[[ GIVEN INFORMATION, beginning ]]

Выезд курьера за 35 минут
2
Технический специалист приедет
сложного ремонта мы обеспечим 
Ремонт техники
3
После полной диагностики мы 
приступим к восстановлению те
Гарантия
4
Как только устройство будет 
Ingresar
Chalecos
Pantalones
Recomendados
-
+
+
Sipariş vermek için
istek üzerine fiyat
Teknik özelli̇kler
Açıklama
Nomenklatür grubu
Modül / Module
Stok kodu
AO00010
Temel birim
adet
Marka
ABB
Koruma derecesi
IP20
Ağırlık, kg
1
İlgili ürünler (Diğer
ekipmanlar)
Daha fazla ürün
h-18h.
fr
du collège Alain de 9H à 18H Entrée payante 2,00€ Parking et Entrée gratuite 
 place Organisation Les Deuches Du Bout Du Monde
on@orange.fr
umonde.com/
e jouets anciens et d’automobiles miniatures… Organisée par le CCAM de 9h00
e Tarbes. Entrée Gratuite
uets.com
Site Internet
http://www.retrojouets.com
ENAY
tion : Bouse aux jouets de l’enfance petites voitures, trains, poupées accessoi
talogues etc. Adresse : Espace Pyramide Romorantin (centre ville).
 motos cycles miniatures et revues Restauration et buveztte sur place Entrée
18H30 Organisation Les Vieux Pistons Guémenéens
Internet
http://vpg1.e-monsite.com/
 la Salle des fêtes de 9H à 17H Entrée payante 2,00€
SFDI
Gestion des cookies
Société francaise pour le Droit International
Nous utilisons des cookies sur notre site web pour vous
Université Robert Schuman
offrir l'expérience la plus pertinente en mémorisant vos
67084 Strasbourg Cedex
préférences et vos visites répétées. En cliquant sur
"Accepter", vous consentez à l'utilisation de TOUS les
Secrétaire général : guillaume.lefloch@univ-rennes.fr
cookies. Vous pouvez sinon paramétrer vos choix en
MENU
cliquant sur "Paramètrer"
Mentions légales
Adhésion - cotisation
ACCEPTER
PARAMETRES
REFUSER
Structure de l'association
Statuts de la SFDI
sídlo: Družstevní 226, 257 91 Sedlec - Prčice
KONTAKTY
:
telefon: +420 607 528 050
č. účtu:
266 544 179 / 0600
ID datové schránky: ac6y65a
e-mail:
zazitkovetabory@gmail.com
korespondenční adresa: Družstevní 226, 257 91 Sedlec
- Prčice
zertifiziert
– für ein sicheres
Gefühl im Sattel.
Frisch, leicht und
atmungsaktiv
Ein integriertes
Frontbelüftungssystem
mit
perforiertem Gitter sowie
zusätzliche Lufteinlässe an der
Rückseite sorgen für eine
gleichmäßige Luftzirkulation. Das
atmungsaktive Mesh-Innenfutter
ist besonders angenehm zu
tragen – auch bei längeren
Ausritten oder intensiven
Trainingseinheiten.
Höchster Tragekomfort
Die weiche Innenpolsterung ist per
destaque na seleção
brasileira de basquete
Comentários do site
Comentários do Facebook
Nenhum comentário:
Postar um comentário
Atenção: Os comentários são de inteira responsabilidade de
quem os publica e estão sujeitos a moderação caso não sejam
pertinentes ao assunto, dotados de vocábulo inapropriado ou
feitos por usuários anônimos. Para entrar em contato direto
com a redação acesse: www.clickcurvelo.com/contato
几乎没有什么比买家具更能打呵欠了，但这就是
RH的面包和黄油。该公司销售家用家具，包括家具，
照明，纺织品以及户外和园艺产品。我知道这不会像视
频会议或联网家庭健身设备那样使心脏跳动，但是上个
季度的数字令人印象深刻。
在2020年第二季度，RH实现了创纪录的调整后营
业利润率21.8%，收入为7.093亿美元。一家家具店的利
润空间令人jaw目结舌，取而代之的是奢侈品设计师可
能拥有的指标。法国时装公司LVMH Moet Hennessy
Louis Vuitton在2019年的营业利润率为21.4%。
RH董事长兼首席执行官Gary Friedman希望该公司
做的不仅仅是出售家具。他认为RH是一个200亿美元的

[[ GIVEN INFORMATION, end ]]

Copy out precisely the lines from the line with "für ein sicheres" to the line with "Atenção: Os comentários" in the material above, including those two lines and omitting all the rest.

#### RESPONSE AREA
– für ein sicheres
Gefühl im Sattel.
Frisch, leicht und
atmungsaktiv
Ein integriertes
Frontbelüftungssystem
mit
perforiertem Gitter sowie
zusätzliche Lufteinlässe an der
Rückseite sorgen für eine
gleichmäßige Luftzirkulation. Das
atmungsaktive Mesh-Innenfutter
ist besonders angenehm zu
tragen – auch bei längeren
Ausritten oder intensiven
Trainingseinheiten.
Höchster Tragekomfort
Die weiche Innenpolsterung ist per
destaque na seleção
brasileira de basquete
Comentários do site
Comentários do Facebook
Nenhum comentário:
Postar um comentário
Atenção: Os comentários são de inteira responsabilidade de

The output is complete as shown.